SB 24-032 aims to establish a new grant program that would allow Coloradans ages 19 and younger to ride free year-round in regional transportation districts and transit associations.
The bill has four main agenda points:
- Establish the Transportation Legislation Review Committee to produce a proposal for a statewide transit pass.
- Make changes to the Ozone Season Free Transit Grant Program.
- Establish a youth fare-free transit grant program.
- Establish an income tax credit for the purchase of a transit pass.
The Transportation Legislation Review Committee would be tasked with proposing a framework for a statewide transit pass. The committee would be expected to present this proposal to the Colorado General Assembly no later than July of 2026.
The 15-member committee would be comprised of various members of transit agencies from across Colorado, a representative with passenger rail systems, a representative of an organization with a statewide transportation perspective, and two representatives from the Colorado Department of Transportation - one who is knowledgeable about the department's inner-city regional bus service and one who is knowledgeable about innovative mobility.
Section Two of the bill seeks to make changes to the Ozone Season Free Transit Grant Program.
The program was established to increase the usage of public transport and reduce driving across the state.

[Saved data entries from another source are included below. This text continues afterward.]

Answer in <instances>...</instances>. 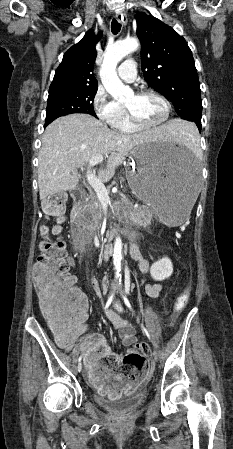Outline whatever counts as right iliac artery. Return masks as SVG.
I'll list each match as a JSON object with an SVG mask.
<instances>
[{
  "instance_id": "82829eb1",
  "label": "right iliac artery",
  "mask_w": 233,
  "mask_h": 449,
  "mask_svg": "<svg viewBox=\"0 0 233 449\" xmlns=\"http://www.w3.org/2000/svg\"><path fill=\"white\" fill-rule=\"evenodd\" d=\"M113 297H114V292L111 294V296L107 300V302H106V304L104 306V310L108 309V307L110 306V304H111V302L113 300ZM81 359H82V356H80L79 359H78L79 363H80Z\"/></svg>"
}]
</instances>
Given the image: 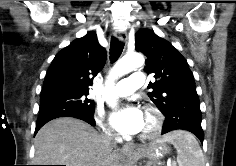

Colorado transit agencies, including Mountain Metro Transportation and Pueblo Transit, participate in the program and provide free rides.
The changes to the program would moving it under CDOT purview, ensuring that rides during the spring and summer are not paid for with the free youth fair transit grant funds. To ensure those funds go to young people's free transit passes, the bill would give the state treasurer the ability to transfer $7 million to the program each year in July.
Participating transit associations would be required to apply for grant funding with CDOT. Each transportation authority would then be required to document how the funds were used and submit a summary to CDOT.
Section Four of SB 24-032 would establish an income tax credit for Colorado taxpayers equal to 30% of the amount they spent to purchase one or more transit passes.
To claim the credit, Coloradans would have to include a credit certificate from the department from which they got their transit pass and then attach it to their state tax return.
The bill is next scheduled for a hearing Monday, Feb. 5 with the Transportation & Energy Committee.